Develop and extract value from open data

Open data is fostering new opportunities for innovation, both in terms of entrepreneurship and public service. AWS embraces open data, providing the tools to develop and extract value in a single place. This includes direct hosting of public datasets at no cost on Amazon Simple Storage Service (Amazon S3).

In this blog post, we explore a use case for government organizations using the OpenStreetMap (OSM) dataset, a free, editable map of the world, created and maintained by volunteers and available for use with an open license. Using open source tools, we generate and render custom maps for a government’s digital property. By leveraging Amazon S3, Amazon EC2, Amazon ECS, and multi-tiered architectures, map tiles server can run in an efficient and highly available infrastructure.

Generate and render map tiles with OpenStreetMap

Governments often provide geographic information to users on their webpages. A country’s ministry of foreign affairs may display a map with the location and contact information of each of its global embassies. In other cases, cities may use it to provide directions and other details about tourist attractions.

OSM can provide agencies with geographic services with no data licensing costs, and with full control over how they use the data. This blog post will explain how to use Amazon S3 to access OSM data, how to use an EC2 instance to generate and compute OSM map tiles, and how to build a multi-tier, highly available architecture to serve map content.

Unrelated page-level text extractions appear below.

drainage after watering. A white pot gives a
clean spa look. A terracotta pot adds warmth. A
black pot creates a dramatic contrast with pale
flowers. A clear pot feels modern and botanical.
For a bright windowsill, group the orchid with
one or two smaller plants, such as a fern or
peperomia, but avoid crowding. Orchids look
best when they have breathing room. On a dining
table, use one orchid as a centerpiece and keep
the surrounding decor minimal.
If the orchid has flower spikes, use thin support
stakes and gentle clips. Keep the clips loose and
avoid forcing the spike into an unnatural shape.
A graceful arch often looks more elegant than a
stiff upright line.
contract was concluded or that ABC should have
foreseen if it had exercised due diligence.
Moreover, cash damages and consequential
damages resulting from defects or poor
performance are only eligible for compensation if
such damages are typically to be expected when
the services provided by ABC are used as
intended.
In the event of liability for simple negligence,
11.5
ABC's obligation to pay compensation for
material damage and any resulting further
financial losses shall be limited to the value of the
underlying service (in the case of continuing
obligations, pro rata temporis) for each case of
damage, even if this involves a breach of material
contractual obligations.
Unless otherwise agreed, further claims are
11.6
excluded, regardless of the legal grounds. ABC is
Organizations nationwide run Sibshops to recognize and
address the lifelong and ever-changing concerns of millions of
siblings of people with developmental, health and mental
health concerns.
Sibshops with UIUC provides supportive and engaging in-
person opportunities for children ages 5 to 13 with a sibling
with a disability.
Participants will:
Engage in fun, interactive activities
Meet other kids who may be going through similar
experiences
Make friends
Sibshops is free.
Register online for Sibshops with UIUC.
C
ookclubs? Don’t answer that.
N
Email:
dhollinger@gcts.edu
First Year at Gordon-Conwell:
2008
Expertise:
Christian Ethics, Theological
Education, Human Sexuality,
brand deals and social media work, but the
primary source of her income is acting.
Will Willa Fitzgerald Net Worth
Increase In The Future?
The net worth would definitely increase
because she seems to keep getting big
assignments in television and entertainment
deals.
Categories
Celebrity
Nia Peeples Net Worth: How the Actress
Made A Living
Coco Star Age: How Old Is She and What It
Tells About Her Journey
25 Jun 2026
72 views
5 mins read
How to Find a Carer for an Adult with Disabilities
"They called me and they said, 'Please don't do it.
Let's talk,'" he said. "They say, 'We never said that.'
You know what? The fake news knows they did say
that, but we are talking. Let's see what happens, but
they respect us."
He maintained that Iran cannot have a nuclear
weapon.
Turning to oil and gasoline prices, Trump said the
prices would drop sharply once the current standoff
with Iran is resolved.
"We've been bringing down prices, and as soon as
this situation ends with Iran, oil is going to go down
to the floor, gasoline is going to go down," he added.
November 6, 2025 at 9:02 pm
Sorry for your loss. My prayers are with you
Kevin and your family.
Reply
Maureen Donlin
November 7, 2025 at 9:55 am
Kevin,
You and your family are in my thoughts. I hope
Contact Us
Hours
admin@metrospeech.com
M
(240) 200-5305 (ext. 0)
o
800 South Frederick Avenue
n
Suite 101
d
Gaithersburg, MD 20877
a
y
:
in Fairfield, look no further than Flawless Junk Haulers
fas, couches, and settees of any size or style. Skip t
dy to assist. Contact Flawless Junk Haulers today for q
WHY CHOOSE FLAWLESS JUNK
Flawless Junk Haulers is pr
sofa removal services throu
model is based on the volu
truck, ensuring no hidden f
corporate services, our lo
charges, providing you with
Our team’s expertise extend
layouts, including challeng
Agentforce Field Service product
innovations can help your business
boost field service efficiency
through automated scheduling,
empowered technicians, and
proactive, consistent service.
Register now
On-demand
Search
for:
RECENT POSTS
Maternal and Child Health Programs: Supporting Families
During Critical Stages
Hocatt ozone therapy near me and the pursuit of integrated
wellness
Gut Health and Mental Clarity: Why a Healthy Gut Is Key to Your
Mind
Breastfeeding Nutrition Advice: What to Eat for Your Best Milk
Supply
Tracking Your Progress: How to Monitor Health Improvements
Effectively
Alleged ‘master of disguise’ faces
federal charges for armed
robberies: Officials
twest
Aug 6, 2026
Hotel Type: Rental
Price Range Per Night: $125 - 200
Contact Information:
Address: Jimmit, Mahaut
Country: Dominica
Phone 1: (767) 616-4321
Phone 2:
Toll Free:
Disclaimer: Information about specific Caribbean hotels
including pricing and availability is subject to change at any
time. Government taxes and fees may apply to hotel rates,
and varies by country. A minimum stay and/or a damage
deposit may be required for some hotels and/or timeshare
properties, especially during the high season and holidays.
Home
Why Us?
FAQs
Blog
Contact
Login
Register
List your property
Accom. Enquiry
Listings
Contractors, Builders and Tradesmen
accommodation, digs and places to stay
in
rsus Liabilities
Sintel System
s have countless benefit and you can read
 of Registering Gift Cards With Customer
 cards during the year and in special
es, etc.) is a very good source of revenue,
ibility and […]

The process to generate the tiles from OSM requires a number of open source tools. In addition to a PostgreSQL database, this includes:

PostGIS Extensions: a spatial database extender for PostgreSQL object-relational database
osm2pgsql: a tool that converts OSM data to postGIS-enabled PostgreSQL databases
mapnik: a map-rendering toolkit that includes bindings in Node, Python, and C++
renderd: a rendering daemon used with mapnik and OSM
mod_tile: an Apache module that renders and serves map tiles
OpenLayers: a mapping library that includes markers and tiled layers

Using Docker containers to render OpenStreetMap tiles

OSM provides an overview on how to install, configure, and use these tools from scratch to get the tiles rendered. For the purpose of this post, we use a pre-built container image with the set of tools needed to create and generate the map tiles from the OSM data.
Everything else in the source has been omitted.